Problem: How many lines of the listing below hold the word "have"? Answer with the number alone.

____ Recorded data

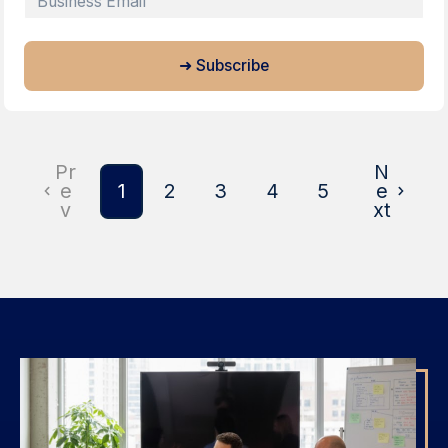
Pr
N
e
1
2
3
4
5
e
v
xt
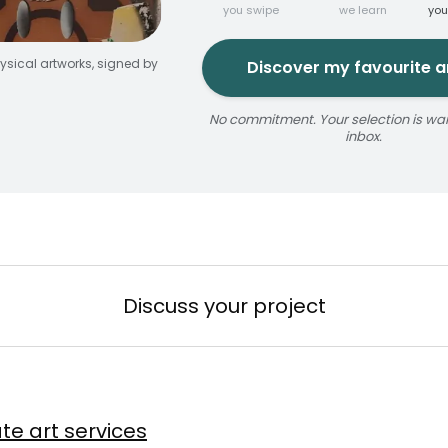
you swipe
we learn
you
ysical artworks, signed by
Discover my favourite ar
No commitment. Your selection is wait
inbox.
jaune
ize
érosol
3 × 5 m
Reservable 20 min
Discuss your project
n
te art services
Baslyk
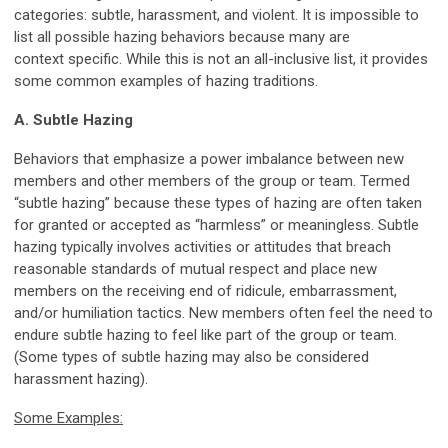
categories: subtle, harassment, and violent. It is impossible to
list all possible hazing behaviors because many are
context specific. While this is not an all-inclusive list, it provides
some common examples of hazing traditions.
A. Subtle Hazing
Behaviors that emphasize a power imbalance between new
members and other members of the group or team. Termed
“subtle hazing” because these types of hazing are often taken
for granted or accepted as “harmless” or meaningless. Subtle
hazing typically involves activities or attitudes that breach
reasonable standards of mutual respect and place new
members on the receiving end of ridicule, embarrassment,
and/or humiliation tactics. New members often feel the need to
endure subtle hazing to feel like part of the group or team.
(Some types of subtle hazing may also be considered
harassment hazing).
Some Examples:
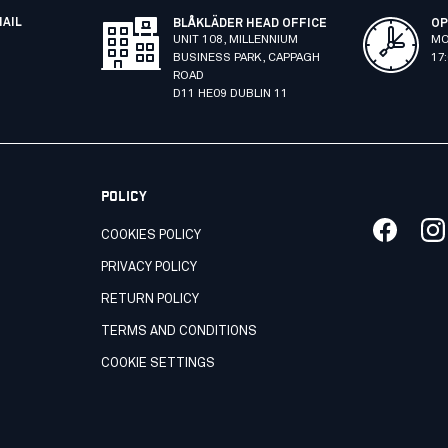
MAIL
BLÅKLÄDER HEAD OFFICE
OP
UNIT 108, MILLENNIUM
MO
BUSINESS PARK, CAPPAGH
17
ROAD
D11 HE09 DUBLIN 11
POLICY
COOKIES POLICY
PRIVACY POLICY
RETURN POLICY
TERMS AND CONDITIONS
COOKIE SETTINGS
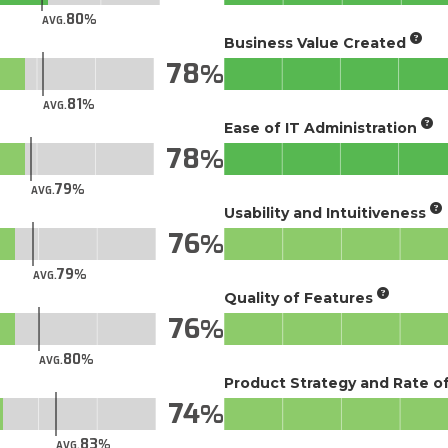
80
AVG.
Business Value Created
78
81
AVG.
Ease of IT Administration
78
79
AVG.
Usability and Intuitiveness
76
79
AVG.
Quality of Features
76
80
AVG.
Product Strategy and Rate 
74
83
AVG.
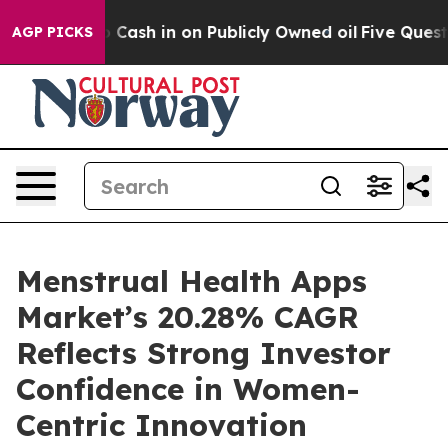
 on Publicly Owned oil
Five Questions the US Governm
AGP PICKS
Menstrual Health Apps
Market’s 20.28% CAGR
Reflects Strong Investor
Confidence in Women-
Centric Innovation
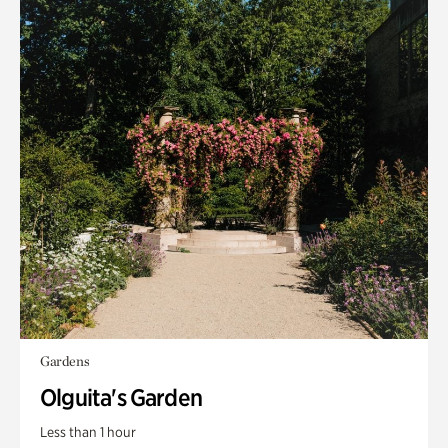
Gardens
Olguita's Garden
Less than 1 hour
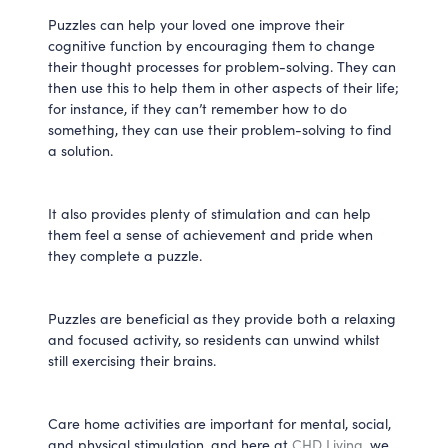
Puzzles can help your loved one improve their
cognitive function by encouraging them to change
their thought processes for problem-solving. They can
then use this to help them in other aspects of their life;
for instance, if they can’t remember how to do
something, they can use their problem-solving to find
a solution.
It also provides plenty of stimulation and can help
them feel a sense of achievement and pride when
they complete a puzzle.
Puzzles are beneficial as they provide both a relaxing
and focused activity, so residents can unwind whilst
still exercising their brains.
Care home activities are important for mental, social,
and physical stimulation, and here at
CHD Living
, we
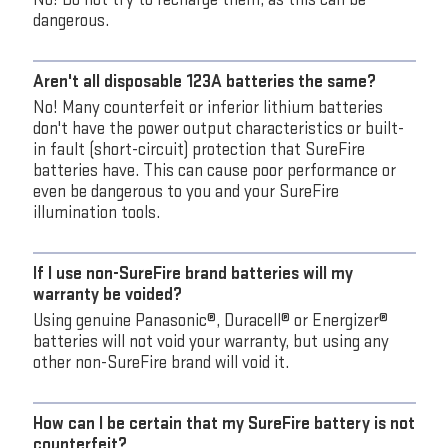
dangerous.
Aren't all disposable 123A batteries the same?
No! Many counterfeit or inferior lithium batteries
don't have the power output characteristics or built-
in fault (short-circuit) protection that SureFire
batteries have. This can cause poor performance or
even be dangerous to you and your SureFire
illumination tools.
If I use non-SureFire brand batteries will my
warranty be voided?
Using genuine Panasonic®, Duracell® or Energizer®
batteries will not void your warranty, but using any
other non-SureFire brand will void it.
How can I be certain that my SureFire battery is not
counterfeit?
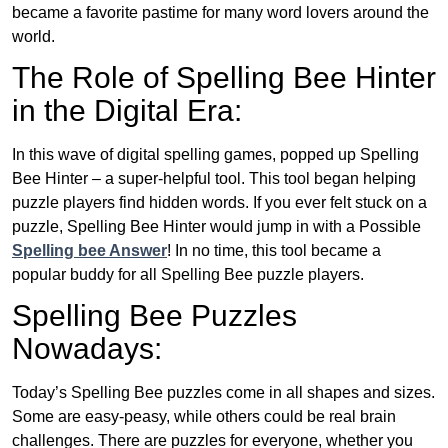
became a favorite pastime for many word lovers around the
world.
The Role of Spelling Bee Hinter
in the Digital Era:
In this wave of digital spelling games, popped up Spelling
Bee Hinter – a super-helpful tool. This tool began helping
puzzle players find hidden words. If you ever felt stuck on a
puzzle, Spelling Bee Hinter would jump in with a Possible
Spelling bee Answer
! In no time, this tool became a
popular buddy for all Spelling Bee puzzle players.
Spelling Bee Puzzles
Nowadays:
Today’s Spelling Bee puzzles come in all shapes and sizes.
Some are easy-peasy, while others could be real brain
challenges. There are puzzles for everyone, whether you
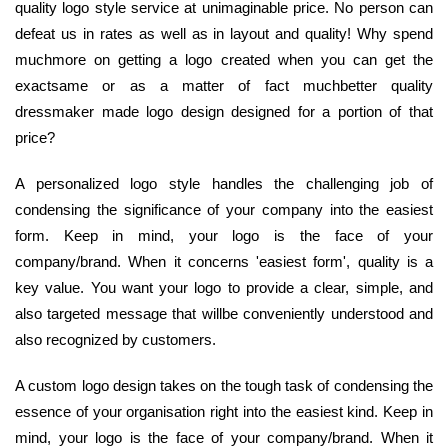
quality logo style service at unimaginable price. No person can
defeat us in rates as well as in layout and quality! Why spend
muchmore on getting a logo created when you can get the
exactsame or as a matter of fact muchbetter quality
dressmaker made logo design designed for a portion of that
price?
A personalized logo style handles the challenging job of
condensing the significance of your company into the easiest
form. Keep in mind, your logo is the face of your
company/brand. When it concerns 'easiest form', quality is a
key value. You want your logo to provide a clear, simple, and
also targeted message that willbe conveniently understood and
also recognized by customers.
A custom logo design takes on the tough task of condensing the
essence of your organisation right into the easiest kind. Keep in
mind, your logo is the face of your company/brand. When it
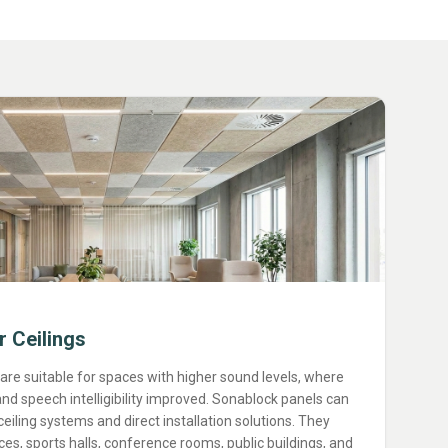
r Ceilings
 are suitable for spaces with higher sound levels, where
nd speech intelligibility improved. Sonablock panels can
iling systems and direct installation solutions. They
ices, sports halls, conference rooms, public buildings, and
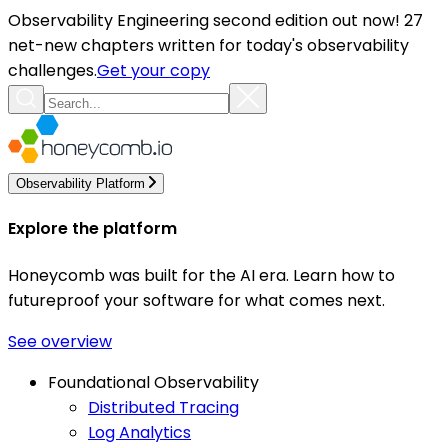
Observability Engineering second edition out now! 27
net-new chapters written for today's observability
challenges.
Get your copy
Observability Platform
Explore the platform
Honeycomb was built for the AI era. Learn how to
futureproof your software for what comes next.
See overview
Foundational Observability
Distributed Tracing
Log Analytics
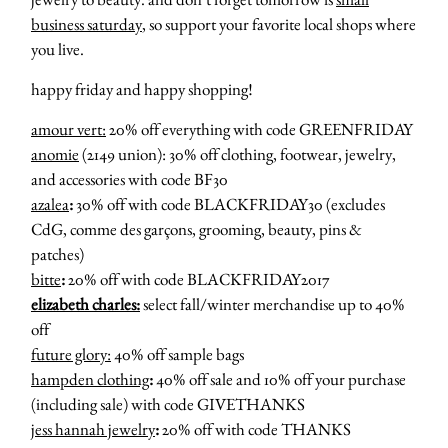
business saturday
, so support your favorite local shops where
you live.
happy friday and happy shopping!
amour vert:
20% off everything with code GREENFRIDAY
anomie
(2149 union): 30% off clothing, footwear, jewelry,
and accessories with code BF30
azalea
:
30% off with code BLACKFRIDAY30 (excludes
CdG, comme des garçons, grooming, beauty, pins &
patches)
bitte
:
20% off with code BLACKFRIDAY2017
elizabeth charles:
select fall/winter merchandise up to 40%
off
future glory:
40% off sample bags
hampden clothing
:
40% off sale and 10% off your purchase
(including sale) with code GIVETHANKS
jess hannah jewelry
:
20% off with code THANKS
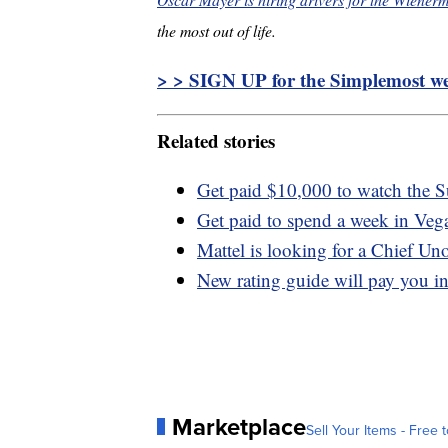
the most out of life.
> > SIGN UP for the Simplemost wee
Related stories
Get paid $10,000 to watch the 
Get paid to spend a week in Vegas
Mattel is looking for a Chief Un
New rating guide will pay you in
Marketplace
Sell Your Items - Free t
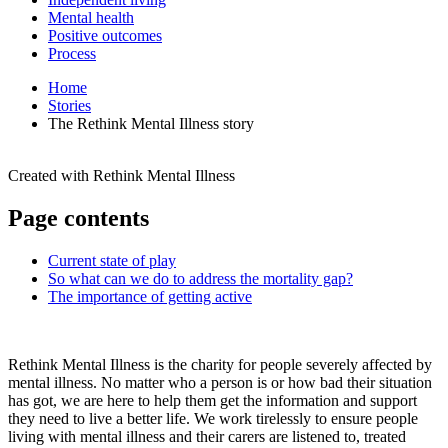
Mental health
Positive outcomes
Process
Home
Stories
The Rethink Mental Illness story
Created with
Rethink Mental Illness
Page contents
Current state of play
So what can we do to address the mortality gap?
The importance of getting active
Rethink Mental Illness is the charity for people severely affected by
mental illness. No matter who a person is or how bad their situation
has got, we are here to help them get the information and support
they need to live a better life. We work tirelessly to ensure people
living with mental illness and their carers are listened to, treated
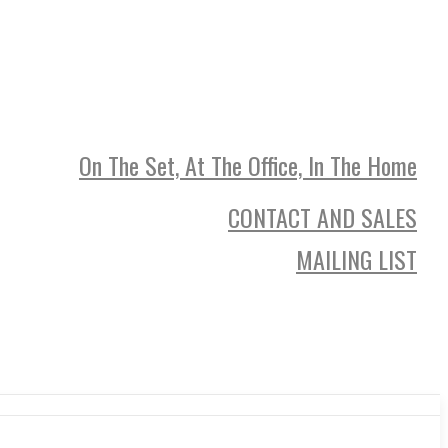
On The Set, At The Office, In The Home
CONTACT AND SALES
MAILING LIST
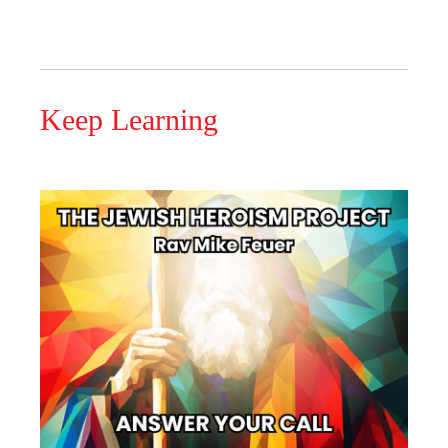
Keep Learning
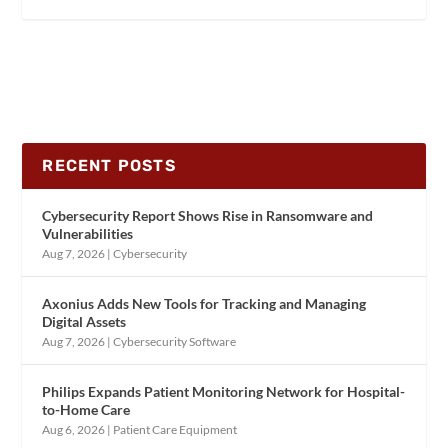
RECENT POSTS
Cybersecurity Report Shows Rise in Ransomware and
Vulnerabilities
Aug 7, 2026
|
Cybersecurity
Axonius Adds New Tools for Tracking and Managing
Digital Assets
Aug 7, 2026
|
Cybersecurity Software
Philips Expands Patient Monitoring Network for Hospital-
to-Home Care
Aug 6, 2026
|
Patient Care Equipment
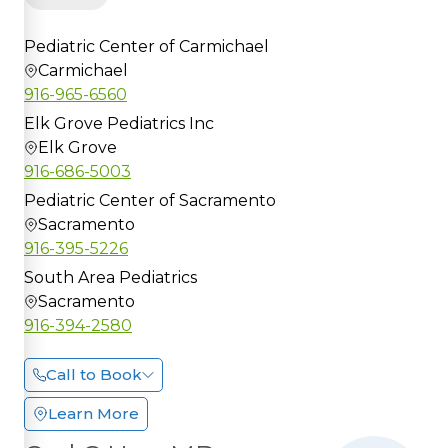
Pediatric Center of Carmichael
Carmichael
916-965-6560
Elk Grove Pediatrics Inc
Elk Grove
916-686-5003
Pediatric Center of Sacramento
Sacramento
916-395-5226
South Area Pediatrics
Sacramento
916-394-2580
Call to Book
Learn More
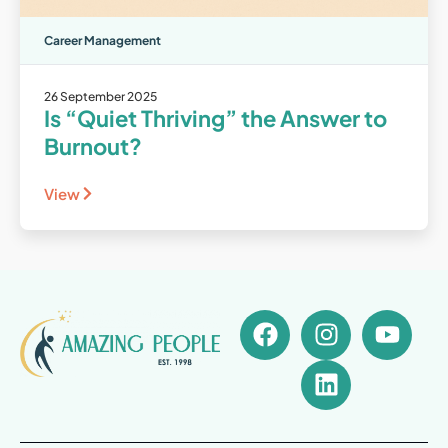
Career Management
26 September 2025
Is “Quiet Thriving” the Answer to
Burnout?
View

________

Solution for this exercise: 2